*Work to be completed*
Transcribe, without alteration, the line that includes "2013 (Valor en USD" and each line after it until the records end, omitting all that precede it.

*Given data*
○ ○ ○ ○ ○ ○ ○
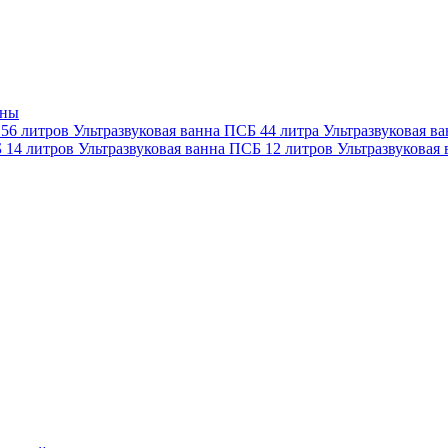
нны
 56 литров
Ультразвуковая ванна ПСБ 44 литра
Ультразвуковая в
Б 14 литров
Ультразвуковая ванна ПСБ 12 литров
Ультразвуковая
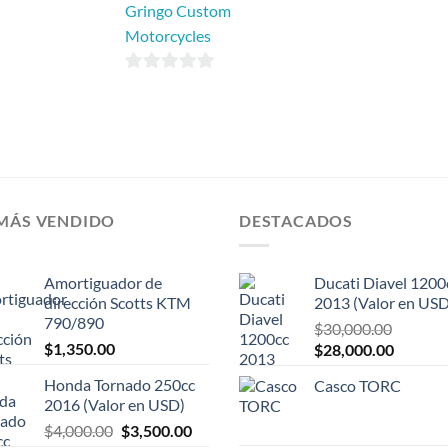
Gringo Custom
Motorcycles
0
de
5
 MÁS VENDIDO
DESTACADOS
Amortiguador de
Ducati Diavel 1200
dirección Scotts KTM
2013 (Valor en USD
790/890
$
30,000.00
$
1,350.00
El
El
$
28,000.00
precio
precio
Honda Tornado 250cc
Casco TORC
original
actual
2016 (Valor en USD)
era:
es:
El
El
$
4,000.00
$
3,500.00
$30,000.00.
$28,000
○ ○ ○ ○ ○ ○ ○
*Written solution*
2013 (Valor en USD
790/890
$
30,000.00
$
1,350.00
El
El
$
28,000.00
precio
precio
Honda Tornado 250cc
Casco TORC
original
actual
2016 (Valor en USD)
era:
es:
El
El
$
4,000.00
$
3,500.00
$30,000.00.
$28,000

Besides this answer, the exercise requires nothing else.